As of the end of the period
covered by this Quarterly Report, we carried out, under the supervision and with the participation of our Chief Executive Officer
and our Chief Financial Officer, an evaluation of the effectiveness of the design and operation of our disclosure controls and
procedures to ensure that information required to be disclosed by us in this Quarterly Report was recorded, processed, summarized
and reported within the required time periods. In carrying out that evaluation, management identified a material weakness
(as defined in Public Company Accounting Oversight Board Standard No. 2) in our internal control over financial reporting regarding
a lack of adequate segregation of duties. Accordingly, based on their evaluation of our disclosure controls and procedures
as of March 31, 2014, our Chief Executive Officer and our Chief Financial Officer have concluded that, as of that date, our controls
and procedures were not effective for the purposes described above.
There was no change in
our internal control over financial reporting (as defined in Rule 13a-15(f) and 15d-15(f) under the Exchange Act) during the period
ended March 31, 2014, that has materially affected or is reasonably likely to materially affect our internal control over financial
reporting.
Management’s Report on Internal Control
over Financial Reporting
Our management is responsible
for establishing and maintaining adequate internal control over financial reporting as defined in Rule 13a-15(f) under the Exchange
Act. We have assessed the effectiveness of those internal controls as of March 31, 2014, using the Committee of Sponsoring
Organizations of the Treadway Commission (“COSO”)
Internal Control – Integrated Framework
as a basis for
our assessment.
Because of inherent limitations,
internal control over financial reporting may not prevent or detect misstatements. Projections of any evaluation of
effectiveness to future periods are subject to the risk that controls may become inadequate because of changes in conditions, or
that the degree of compliance with the policies and procedures may deteriorate. All internal control systems, no matter
how well designed, have inherent limitations.
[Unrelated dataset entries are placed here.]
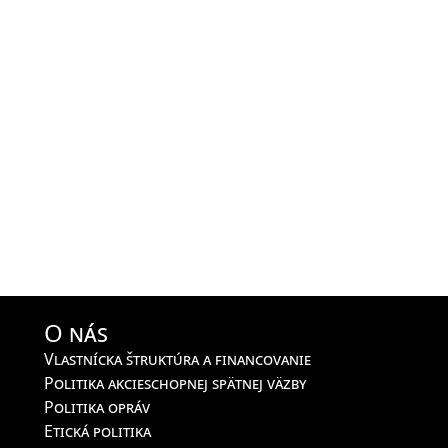
O nás
Vlastnícka štruktúra a financovanie
Politika akcieschopnej spätnej väzby
Politika opráv
Etická politika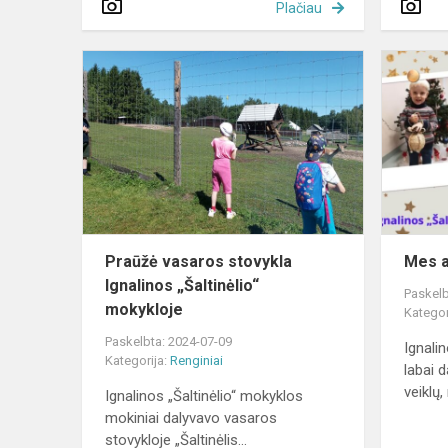
Plačiau
Praūžė
vasaros
stovykla
Ignalinos
„Šaltinėlio“
mokykloje
Praūžė vasaros stovykla
Mes a
Ignalinos „Šaltinėlio“
Paskelb
mokykloje
Kategor
Paskelbta: 2024-07-09
Ignali
Kategorija:
Renginiai
labai 
veiklų, 
Ignalinos „Šaltinėlio“ mokyklos
mokiniai dalyvavo vasaros
stovykloje „Šaltinėlis...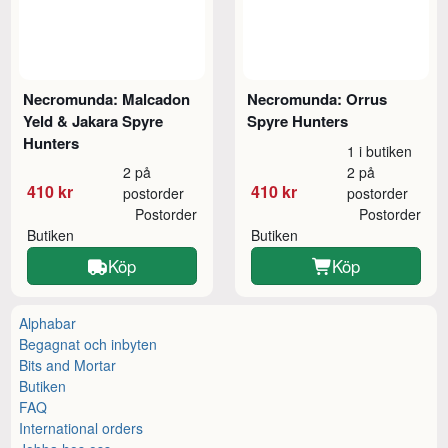
Necromunda: Malcadon
Necromunda: Orrus
Yeld & Jakara Spyre
Spyre Hunters
Hunters
1 i butiken
2 på
2 på
410 kr
410 kr
postorder
postorder
Postorder
Postorder
Butiken
Butiken
Köp
Köp
Alphabar
Begagnat och inbyten
Bits and Mortar
Butiken
FAQ
International orders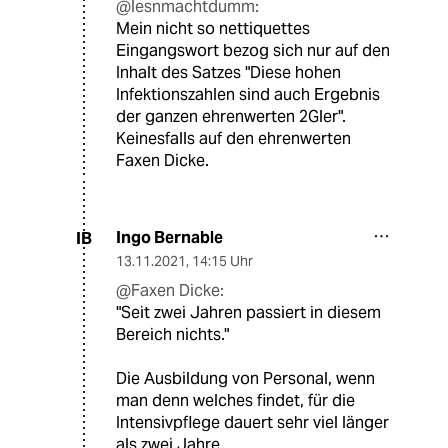
@lesnmachtdumm:
Mein nicht so nettiquettes
Eingangswort bezog sich nur auf den
Inhalt des Satzes "Diese hohen
Infektionszahlen sind auch Ergebnis
der ganzen ehrenwerten 2Gler".
Keinesfalls auf den ehrenwerten
Faxen Dicke.
Ingo Bernable
IB
13.11.2021
,
14:15 Uhr
@Faxen Dicke:
"Seit zwei Jahren passiert in diesem
Bereich nichts."
Die Ausbildung von Personal, wenn
man denn welches findet, für die
Intensivpflege dauert sehr viel länger
als zwei Jahre.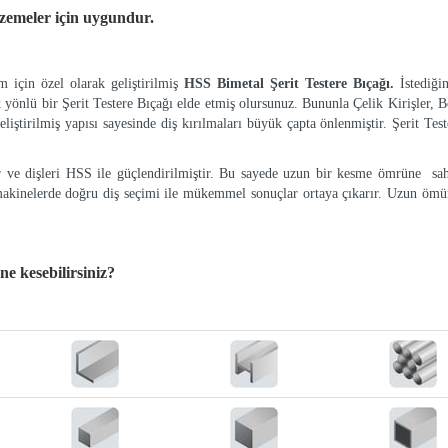
lzemeler
için uygundur.
 için özel olarak geliştirilmiş
HSS Bimetal Şerit Testere Bıçağı.
İstediği
k yönlü bir Şerit Testere Bıçağı elde etmiş olursunuz. Bununla Çelik Kirişler, Bo
eliştirilmiş yapısı sayesinde diş kırılmaları büyük çapta önlenmiştir. Şerit Tes
ır ve dişleri HSS ile güçlendirilmiştir. Bu sayede uzun bir kesme ömrüne sah
makinelerde doğru diş seçimi ile mükemmel sonuçlar ortaya çıkarır. Uzun ömür
 ne kesebilirsiniz?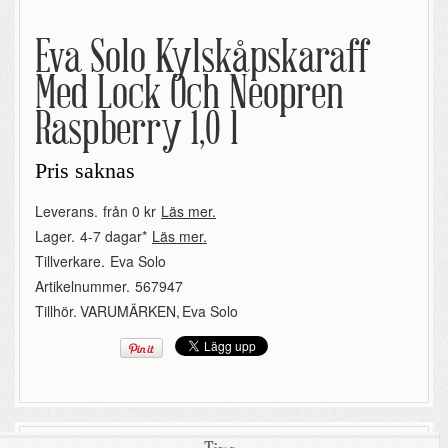
Eva Solo Kylskåpskaraff
Med Lock Och Neopren
Raspberry 1,0 l
Pris saknas
Leverans.
från 0 kr
Läs mer.
Lager.
4-7 dagar*
Läs mer.
Tillverkare.
Eva Solo
Artikelnummer.
567947
Tillhör.
VARUMÄRKEN
,
Eva Solo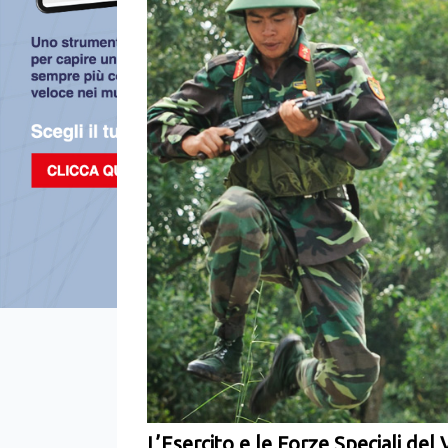
L’Esercito e le Forze Speciali del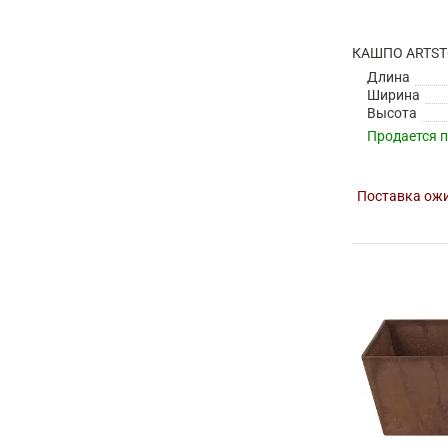
Длина
Ширина
Высота
Продается 
Поставка ожи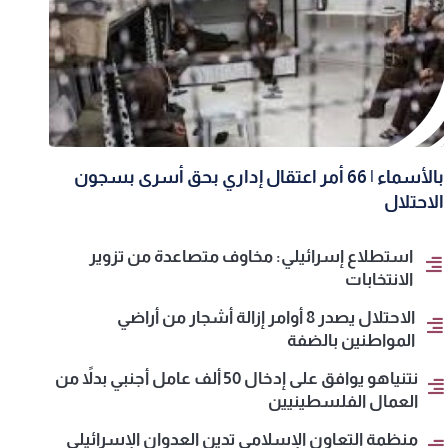
بالأسماء | 66 أمر اعتقال إداري بحق أسرى بسجون
الاحتلال
استطلاع إسرائيلي: مخاوف متصاعدة من تزوير
الانتخابات
الاحتلال يصدر 8 أوامر إزالة أشجار من أراضي
المواطنين بالضفة
نتنياهو يوافق على إدخال 50 ألف عامل أجنبي بدلاً من
العمال الفلسطينيين
منظمة التعاون الإسلامي تدين العدوان الإسرائيلي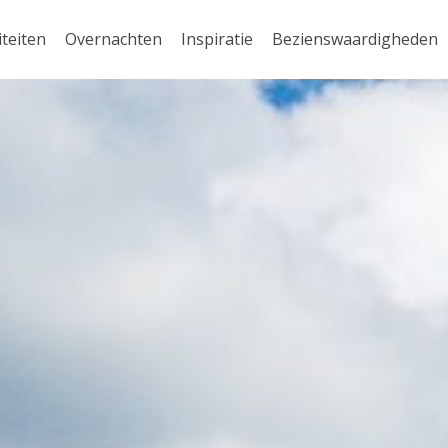
iteiten
Overnachten
Inspiratie
Bezienswaardigheden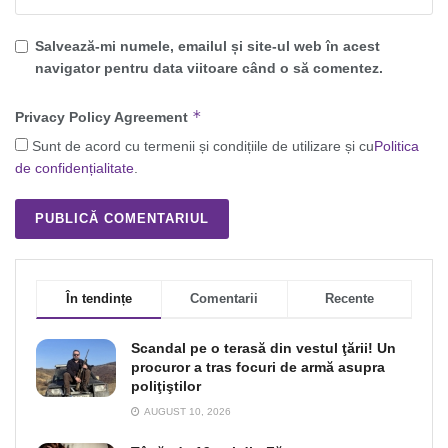
Salvează-mi numele, emailul și site-ul web în acest
navigator pentru data viitoare când o să comentez.
*
Privacy Policy Agreement
Sunt de acord cu termenii și condițiile de utilizare și cu
Politica
de confidențialitate
.
În tendințe
Comentarii
Recente
Scandal pe o terasă din vestul ţării! Un
procuror a tras focuri de armă asupra
poliţiştilor
AUGUST 10, 2026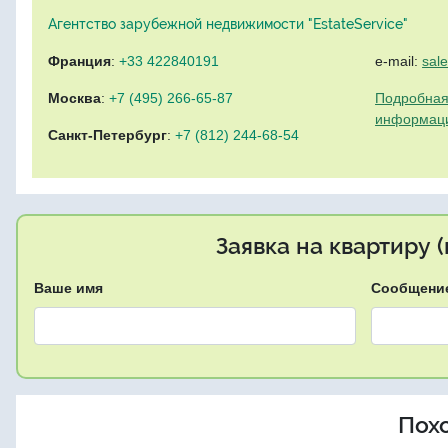
Агентство зарубежной недвижимости "EstateService"
Франция
:
+33 422840191
e-mail:
sal
Москва
:
+7 (495) 266-65-87
Подробная
информац
Санкт-Петербург
:
+7 (812) 244-68-54
Заявка на квартиру 
Ваше имя
Сообщени
Пох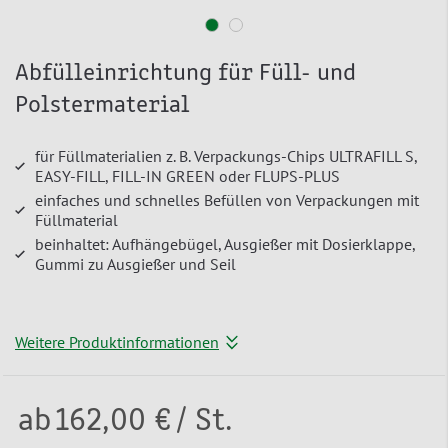
Abfülleinrichtung für Füll- und
Polstermaterial
für Füllmaterialien z. B. Verpackungs-Chips ULTRAFILL S,
EASY-FILL, FILL-IN GREEN oder FLUPS-PLUS
einfaches und schnelles Befüllen von Verpackungen mit
Füllmaterial
beinhaltet: Aufhängebügel, Ausgießer mit Dosierklappe,
Gummi zu Ausgießer und Seil
Weitere Produktinformationen
ab
162,00 €
/ St.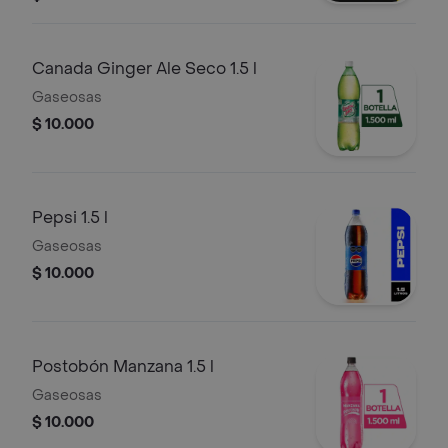
Canada Ginger Ale Seco 1.5 l
Gaseosas
$ 10.000
Pepsi 1.5 l
Gaseosas
$ 10.000
Postobón Manzana 1.5 l
Gaseosas
$ 10.000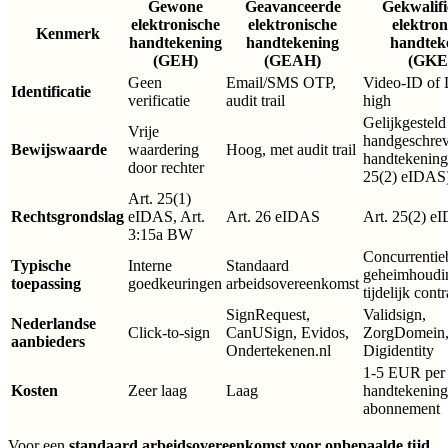
Gewone
Geavanceerde
Gekwalifi
elektronische
elektronische
elektron
Kenmerk
handtekening
handtekening
handtek
(GEH)
(GEAH)
(GKE
Geen
Email/SMS OTP,
Video-ID of
Identificatie
verificatie
audit trail
high
Gelijkgesteld
Vrije
handgeschre
Bewijswaarde
waardering
Hoog, met audit trail
handtekening
door rechter
25(2) eIDAS
Art. 25(1)
Rechtsgrondslag
eIDAS, Art.
Art. 26 eIDAS
Art. 25(2) e
3:15a BW
Concurrentie
Typische
Interne
Standaard
geheimhoudi
toepassing
goedkeuringen
arbeidsovereenkomst
tijdelijk contr
SignRequest,
Validsign,
Nederlandse
Click-to-sign
CanUSign, Evidos,
ZorgDomein
aanbieders
Ondertekenen.nl
Digidentity
1-5 EUR per
Kosten
Zeer laag
Laag
handtekening
abonnement
Voor een
standaard arbeidsovereenkomst voor onbepaalde tijd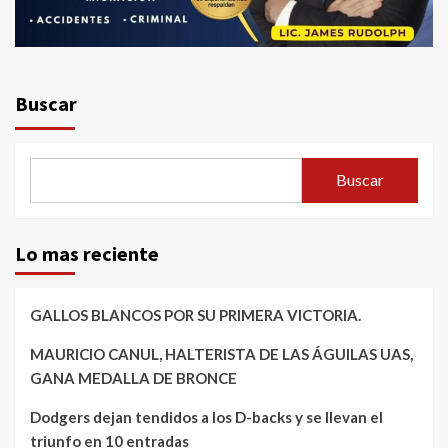
Buscar
Buscar
Lo mas reciente
GALLOS BLANCOS POR SU PRIMERA VICTORIA.
MAURICIO CANUL, HALTERISTA DE LAS ÁGUILAS UAS,
GANA MEDALLA DE BRONCE
Dodgers dejan tendidos a los D-backs y se llevan el
triunfo en 10 entradas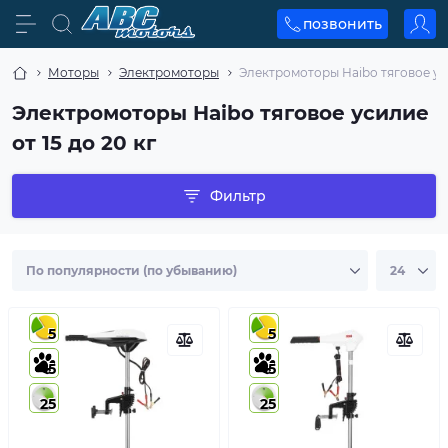
позвонить
Моторы
Электромоторы
Электромоторы Haibo тяговое уси
Электромоторы Haibo тяговое усилие
от 15 до 20 кг
Фильтр
5
5
5
5
25
25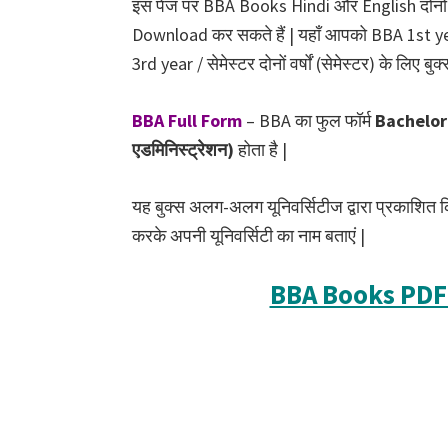
इस पेज पर BBA Books Hindi और English दोनों भाष
Download कर सकते हैं | यहाँ आपको BBA 1st 
3rd year / सेमेस्टर दोनों वर्षों (सेमेस्टर) के लिए बुक्
BBA Full Form
– BBA का फुल फॉर्म
Bachelor
एडमिनिस्ट्रेशन)
होता है |
यह बुक्स अलग-अलग यूनिवर्सिटीज द्वारा प्रकाशित कि
करके अपनी यूनिवर्सिटी का नाम बताएं |
BBA Books PD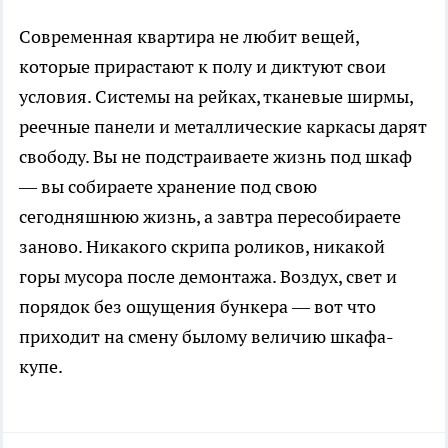
Современная квартира не любит вещей,
которые прирастают к полу и диктуют свои
условия. Системы на рейках, тканевые ширмы,
реечные панели и металлические каркасы дарят
свободу. Вы не подстраиваете жизнь под шкаф
— вы собираете хранение под свою
сегодняшнюю жизнь, а завтра пересобираете
заново. Никакого скрипа роликов, никакой
горы мусора после демонтажа. Воздух, свет и
порядок без ощущения бункера — вот что
приходит на смену былому величию шкафа-
купе.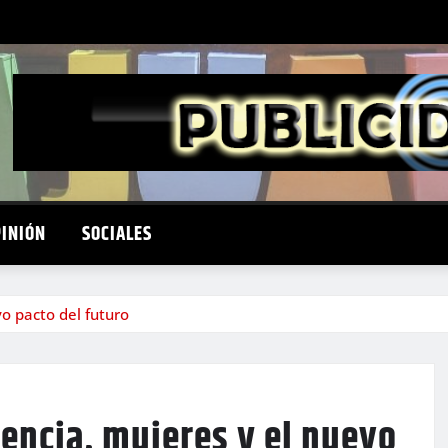
PINIÓN
SOCIALES
vo pacto del futuro
iencia, mujeres y el nuevo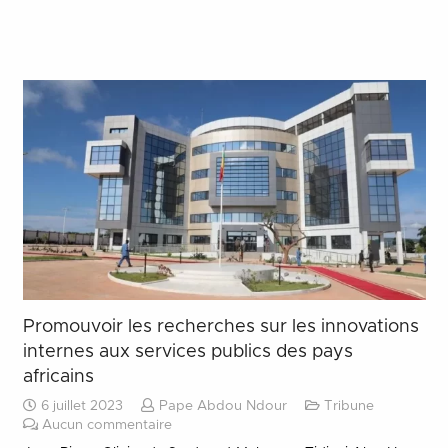
Promouvoir les recherches sur les innovations
internes aux services publics des pays
africains
6 juillet 2023
Pape Abdou Ndour
Tribune
Aucun commentaire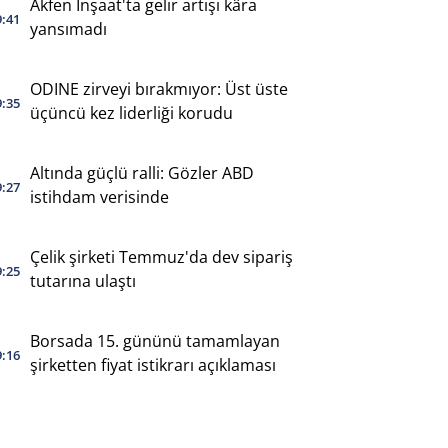
Akfen İnşaat'ta gelir artışı kâra
9:41
yansımadı
ODINE zirveyi bırakmıyor: Üst üste
9:35
üçüncü kez liderliği korudu
Altında güçlü ralli: Gözler ABD
9:27
istihdam verisinde
Çelik şirketi Temmuz'da dev sipariş
9:25
tutarına ulaştı
Borsada 15. gününü tamamlayan
9:16
şirketten fiyat istikrarı açıklaması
Therefore, even those systems determined to be effective can provide only
reasonable assurance with respect to financial statement preparation and presentation.
A material weakness in
internal controls is a deficiency in internal control, or combination of control deficiencies, that adversely affects our ability
to initiate, authorize, record, process, or report external financial data reliably in accordance with accounting principles generally
accepted in the United States of America such that there is more than a remote likelihood that a material misstatement of our annual
or interim financial statements that is more than inconsequential will not be prevented or detected. In the course of
making our assessment of the effectiveness of internal controls over financial reporting, we identified a material weakness in
our internal control over financial reporting. This material weakness consisted of inadequate staffing and supervision
within the bookkeeping and accounting operations of our company. The relatively small number of individuals who have
bookkeeping and accounting functions prevents us from segregating duties within our internal control system. The inadequate
segregation of duties is a weakness because it could lead to the untimely identification and resolution of accounting and disclosure
matters or could lead to a failure to perform timely and effective reviews.
As we are not aware of
any instance in which we failed to identify or resolve a disclosure matter or failed to perform a timely and effective review,
we determined that the addition of personnel to our bookkeeping and accounting operations is not an efficient use of our very limited
resources at this time and not in the interest of our shareholders.